One of these, the Hôtel Carnavalet, is now the Musée Carnavalet. This fabulously rambling, rabbit’s hole of a museum, which now links several old townhouses, showcases the history of Paris.
The Middle Ages are represented in the stunning gallery of old shop signs (above), as well as in a wing within the vaulted basement.
Speaking of museums, all lovers of old Paris should set aside a few hours for the recently reopened and renovated Musée de Cluny, over in the Latin Quarter.
The National Museum of the Middle Ages is set within the turreted townhouse originally known as the Hôtel de Cluny. Built towards the end of the fifteenth century, it’s suitably flamboyantly Gothic in style, with mullioned windows, glowering gargoyles and sculpted scallop shells. (This shell was the symbol of Saint Jacques, the patron saint of crusaders, and often featured on a house to indicate that the owner had made the pilgrimage to Santiago de Compostela).
Inside the museum, beneath the wood-beamed ceilings and fantastical vaults that seem to have been spun into webs of lace filigree by some magical medieval creature (above), are sculptures with faces so gorgeous as to have been touched by an angel, exquisitely gemmed jewellery as glossy as bonbons, and stained glass panes and religious paintings that pop with vibrantly alive blues and reds. A sprig of roses, from 1330, has been delicately nurtured from gold; an ivory mirror case etched with the forlorn figures of Tristan and Isolde makes your heart melt; and exotically carved hair combs and perfume vials look nothing short of miniature works of art. For anyone still under the impression that medieval times were really those Dark Ages, a visit to the Cluny is a revelation.

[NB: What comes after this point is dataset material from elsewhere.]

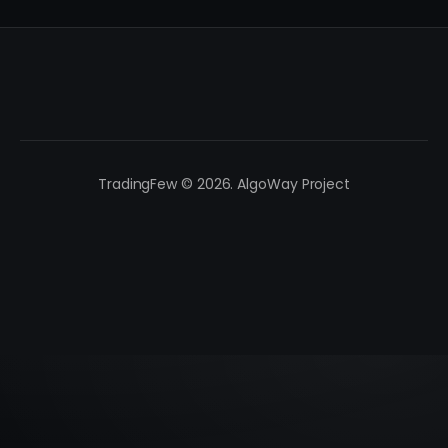
TradingFew © 2026. AlgoWay Project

And then there’s the star of the show, The Lady and the Unicorn, the series of wool and silk tapestries featuring an opulently dressed, glamorously tressed maiden and her loyal, loving white unicorn, who exist on an enchanted island amid all sorts of flora and fauna. Five of the weavings represent the senses, and the sixth labelled My Sole Desire (above); you can’t help but see the Middle Ages through a new lens. Not a dark and gloomy one, but a more rose-tinted variety, one that celebrated beauty and love.
Just as the Renaissance did afterwards, and Roman times beforehand. The Hôtel de Cluny, incidentally, was built on the site of the old Roman baths, remnants of which remain as part of the immersive museum experience. Bathe in the beauty of the former frigidarium, or cold room; the multi-coloured marbles, mosaics and frescoes depicting scenes of the good Roman life have long gone, but the stony splendour of the vaulted ceilings, which soar to fourteen metres in height, are awe-inspiring.
History always surprises, especially so in Paris, a city that becomes more multi-dimensional the more you explore it. Despite Haussmann’s best efforts, you can find many portals into other eras, especially into the atmospheric medieval era. If you just know where to look.